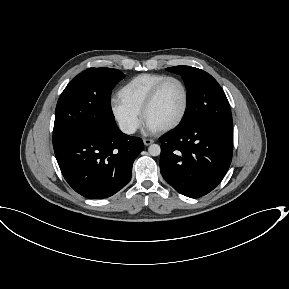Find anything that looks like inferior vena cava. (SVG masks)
Segmentation results:
<instances>
[{
	"label": "inferior vena cava",
	"instance_id": "obj_1",
	"mask_svg": "<svg viewBox=\"0 0 289 289\" xmlns=\"http://www.w3.org/2000/svg\"><path fill=\"white\" fill-rule=\"evenodd\" d=\"M119 127L120 130L125 134H133L137 129V126L131 123H121Z\"/></svg>",
	"mask_w": 289,
	"mask_h": 289
}]
</instances>
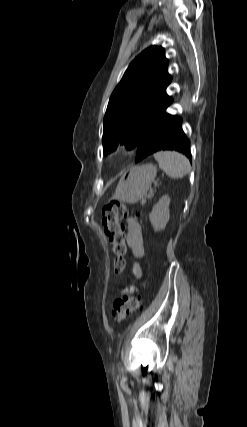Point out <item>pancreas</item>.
Instances as JSON below:
<instances>
[{
    "instance_id": "obj_1",
    "label": "pancreas",
    "mask_w": 247,
    "mask_h": 427,
    "mask_svg": "<svg viewBox=\"0 0 247 427\" xmlns=\"http://www.w3.org/2000/svg\"><path fill=\"white\" fill-rule=\"evenodd\" d=\"M153 196V192L151 191L150 193H149V195H147V197L148 198H151Z\"/></svg>"
}]
</instances>
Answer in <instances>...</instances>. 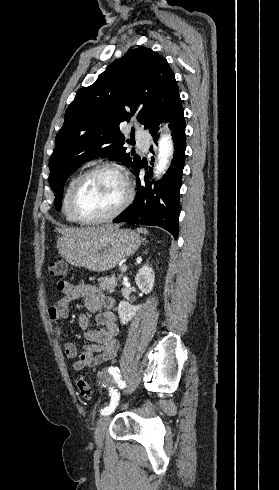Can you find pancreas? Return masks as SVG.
Returning <instances> with one entry per match:
<instances>
[{
  "instance_id": "1",
  "label": "pancreas",
  "mask_w": 279,
  "mask_h": 490,
  "mask_svg": "<svg viewBox=\"0 0 279 490\" xmlns=\"http://www.w3.org/2000/svg\"><path fill=\"white\" fill-rule=\"evenodd\" d=\"M123 274V272H122ZM122 274H118V278H116V274H113L111 278H98L99 286L102 290H109V292H113L115 286H117V282L119 278H121Z\"/></svg>"
}]
</instances>
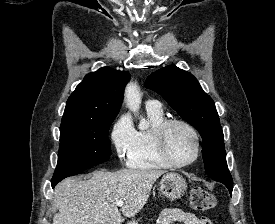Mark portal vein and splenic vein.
I'll use <instances>...</instances> for the list:
<instances>
[{"label":"portal vein and splenic vein","instance_id":"portal-vein-and-splenic-vein-1","mask_svg":"<svg viewBox=\"0 0 275 224\" xmlns=\"http://www.w3.org/2000/svg\"><path fill=\"white\" fill-rule=\"evenodd\" d=\"M124 205V201L123 200H120L117 202V206L118 207H122Z\"/></svg>","mask_w":275,"mask_h":224}]
</instances>
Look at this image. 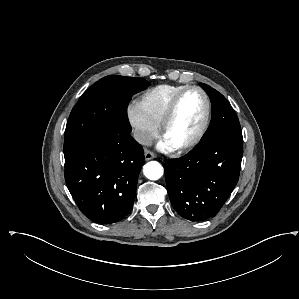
--------------------------------------------------
Exercise aim: Everything from the line containing "Mark portal vein and splenic vein." through the last line of the entries must be repeated verbatim, except pictures.

Output:
Mark portal vein and splenic vein.
I'll use <instances>...</instances> for the list:
<instances>
[{"label":"portal vein and splenic vein","instance_id":"portal-vein-and-splenic-vein-1","mask_svg":"<svg viewBox=\"0 0 275 224\" xmlns=\"http://www.w3.org/2000/svg\"><path fill=\"white\" fill-rule=\"evenodd\" d=\"M124 205V201L123 200H120L117 202V206L118 207H122Z\"/></svg>","mask_w":275,"mask_h":224}]
</instances>
Look at this image. 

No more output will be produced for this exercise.